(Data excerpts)
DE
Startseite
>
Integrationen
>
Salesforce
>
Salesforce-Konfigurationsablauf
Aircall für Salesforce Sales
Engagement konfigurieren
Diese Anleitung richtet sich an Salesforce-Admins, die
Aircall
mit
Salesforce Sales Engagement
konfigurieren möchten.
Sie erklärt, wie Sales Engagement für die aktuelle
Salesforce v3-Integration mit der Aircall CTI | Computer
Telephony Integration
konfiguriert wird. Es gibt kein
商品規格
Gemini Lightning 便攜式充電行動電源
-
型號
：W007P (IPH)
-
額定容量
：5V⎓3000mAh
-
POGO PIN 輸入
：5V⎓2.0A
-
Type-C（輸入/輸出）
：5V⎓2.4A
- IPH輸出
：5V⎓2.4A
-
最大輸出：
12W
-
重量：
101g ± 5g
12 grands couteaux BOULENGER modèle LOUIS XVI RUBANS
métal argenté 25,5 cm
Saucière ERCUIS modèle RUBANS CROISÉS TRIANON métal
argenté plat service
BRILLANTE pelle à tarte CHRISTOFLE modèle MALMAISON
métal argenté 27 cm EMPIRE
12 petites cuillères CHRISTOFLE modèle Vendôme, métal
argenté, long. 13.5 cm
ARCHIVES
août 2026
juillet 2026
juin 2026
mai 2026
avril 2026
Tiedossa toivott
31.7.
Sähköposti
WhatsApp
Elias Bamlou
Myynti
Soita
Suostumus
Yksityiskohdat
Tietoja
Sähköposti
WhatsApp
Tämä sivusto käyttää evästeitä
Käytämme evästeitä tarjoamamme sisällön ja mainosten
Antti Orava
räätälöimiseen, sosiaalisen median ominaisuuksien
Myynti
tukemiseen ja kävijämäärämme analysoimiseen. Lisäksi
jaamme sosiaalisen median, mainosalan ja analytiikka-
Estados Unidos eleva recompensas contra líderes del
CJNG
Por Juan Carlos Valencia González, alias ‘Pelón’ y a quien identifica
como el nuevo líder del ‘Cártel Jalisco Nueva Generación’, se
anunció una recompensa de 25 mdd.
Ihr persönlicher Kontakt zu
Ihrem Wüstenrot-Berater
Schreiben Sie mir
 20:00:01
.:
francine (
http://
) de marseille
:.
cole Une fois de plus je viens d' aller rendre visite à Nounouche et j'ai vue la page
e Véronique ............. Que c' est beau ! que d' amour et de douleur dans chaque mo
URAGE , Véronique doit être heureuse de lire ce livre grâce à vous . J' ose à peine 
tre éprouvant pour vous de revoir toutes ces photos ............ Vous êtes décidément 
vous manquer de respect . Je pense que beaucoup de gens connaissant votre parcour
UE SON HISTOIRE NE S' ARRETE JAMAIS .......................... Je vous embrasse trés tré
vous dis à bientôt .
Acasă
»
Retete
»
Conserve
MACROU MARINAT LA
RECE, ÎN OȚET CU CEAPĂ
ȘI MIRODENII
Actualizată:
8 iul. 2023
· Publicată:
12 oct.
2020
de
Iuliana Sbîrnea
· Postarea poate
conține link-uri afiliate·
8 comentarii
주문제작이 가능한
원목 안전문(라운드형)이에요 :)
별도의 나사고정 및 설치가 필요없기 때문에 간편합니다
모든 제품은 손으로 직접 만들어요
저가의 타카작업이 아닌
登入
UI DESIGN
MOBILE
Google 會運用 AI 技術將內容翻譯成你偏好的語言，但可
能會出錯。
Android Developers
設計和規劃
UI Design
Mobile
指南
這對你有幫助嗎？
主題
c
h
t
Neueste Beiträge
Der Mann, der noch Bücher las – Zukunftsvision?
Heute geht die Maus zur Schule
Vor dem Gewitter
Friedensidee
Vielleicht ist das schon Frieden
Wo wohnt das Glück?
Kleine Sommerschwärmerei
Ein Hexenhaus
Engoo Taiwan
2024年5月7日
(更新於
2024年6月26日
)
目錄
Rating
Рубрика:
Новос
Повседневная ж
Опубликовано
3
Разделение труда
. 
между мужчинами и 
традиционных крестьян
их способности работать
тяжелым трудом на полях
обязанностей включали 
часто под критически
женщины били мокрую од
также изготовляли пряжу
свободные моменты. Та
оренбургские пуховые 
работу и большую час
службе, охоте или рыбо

● About this task
Each and every entry needs to be repeated exactly.

● Exercise response
DE
Startseite
>
Integrationen
>
Salesforce
>
Salesforce-Konfigurationsablauf
Aircall für Salesforce Sales
Engagement konfigurieren
Diese Anleitung richtet sich an Salesforce-Admins, die
Aircall
mit
Salesforce Sales Engagement
konfigurieren möchten.
Sie erklärt, wie Sales Engagement für die aktuelle
Salesforce v3-Integration mit der Aircall CTI | Computer
Telephony Integration
konfiguriert wird. Es gibt kein
商品規格
Gemini Lightning 便攜式充電行動電源
-
型號
：W007P (IPH)
-
額定容量
：5V⎓3000mAh
-
POGO PIN 輸入
：5V⎓2.0A
-
Type-C（輸入/輸出）
：5V⎓2.4A
- IPH輸出
：5V⎓2.4A
-
最大輸出：
12W
-
重量：
101g ± 5g
12 grands couteaux BOULENGER modèle LOUIS XVI RUBANS
métal argenté 25,5 cm
Saucière ERCUIS modèle RUBANS CROISÉS TRIANON métal
argenté plat service
BRILLANTE pelle à tarte CHRISTOFLE modèle MALMAISON
métal argenté 27 cm EMPIRE
12 petites cuillères CHRISTOFLE modèle Vendôme, métal
argenté, long. 13.5 cm
ARCHIVES
août 2026
juillet 2026
juin 2026
mai 2026
avril 2026
Tiedossa toivott
31.7.
Sähköposti
WhatsApp
Elias Bamlou
Myynti
Soita
Suostumus
Yksityiskohdat
Tietoja
Sähköposti
WhatsApp
Tämä sivusto käyttää evästeitä
Käytämme evästeitä tarjoamamme sisällön ja mainosten
Antti Orava
räätälöimiseen, sosiaalisen median ominaisuuksien
Myynti
tukemiseen ja kävijämäärämme analysoimiseen. Lisäksi
jaamme sosiaalisen median, mainosalan ja analytiikka-
Estados Unidos eleva recompensas contra líderes del
CJNG
Por Juan Carlos Valencia González, alias ‘Pelón’ y a quien identifica
como el nuevo líder del ‘Cártel Jalisco Nueva Generación’, se
anunció una recompensa de 25 mdd.
Ihr persönlicher Kontakt zu
Ihrem Wüstenrot-Berater
Schreiben Sie mir
 20:00:01
.:
francine (
http://
) de marseille
:.
cole Une fois de plus je viens d' aller rendre visite à Nounouche et j'ai vue la page
e Véronique ............. Que c' est beau ! que d' amour et de douleur dans chaque mo
URAGE , Véronique doit être heureuse de lire ce livre grâce à vous . J' ose à peine 
tre éprouvant pour vous de revoir toutes ces photos ............ Vous êtes décidément 
vous manquer de respect . Je pense que beaucoup de gens connaissant votre parcour
UE SON HISTOIRE NE S' ARRETE JAMAIS .......................... Je vous embrasse trés tré
vous dis à bientôt .
Acasă
»
Retete
»
Conserve
MACROU MARINAT LA
RECE, ÎN OȚET CU CEAPĂ
ȘI MIRODENII
Actualizată:
8 iul. 2023
· Publicată:
12 oct.
2020
de
Iuliana Sbîrnea
· Postarea poate
conține link-uri afiliate·
8 comentarii
주문제작이 가능한
원목 안전문(라운드형)이에요 :)
별도의 나사고정 및 설치가 필요없기 때문에 간편합니다
모든 제품은 손으로 직접 만들어요
저가의 타카작업이 아닌
登入
UI DESIGN
MOBILE
Google 會運用 AI 技術將內容翻譯成你偏好的語言，但可
能會出錯。
Android Developers
設計和規劃
UI Design
Mobile
指南
這對你有幫助嗎？
主題
c
h
t
Neueste Beiträge
Der Mann, der noch Bücher las – Zukunftsvision?
Heute geht die Maus zur Schule
Vor dem Gewitter
Friedensidee
Vielleicht ist das schon Frieden
Wo wohnt das Glück?
Kleine Sommerschwärmerei
Ein Hexenhaus
Engoo Taiwan
2024年5月7日
(更新於
2024年6月26日
)
目錄
Rating
Рубрика:
Новос
Повседневная ж
Опубликовано
3
Разделение труда
. 
между мужчинами и 
традиционных крестьян
их способности работать
тяжелым трудом на полях
обязанностей включали 
часто под критически
женщины били мокрую од
также изготовляли пряжу
свободные моменты. Та
оренбургские пуховые 
работу и большую час
службе, охоте или рыбо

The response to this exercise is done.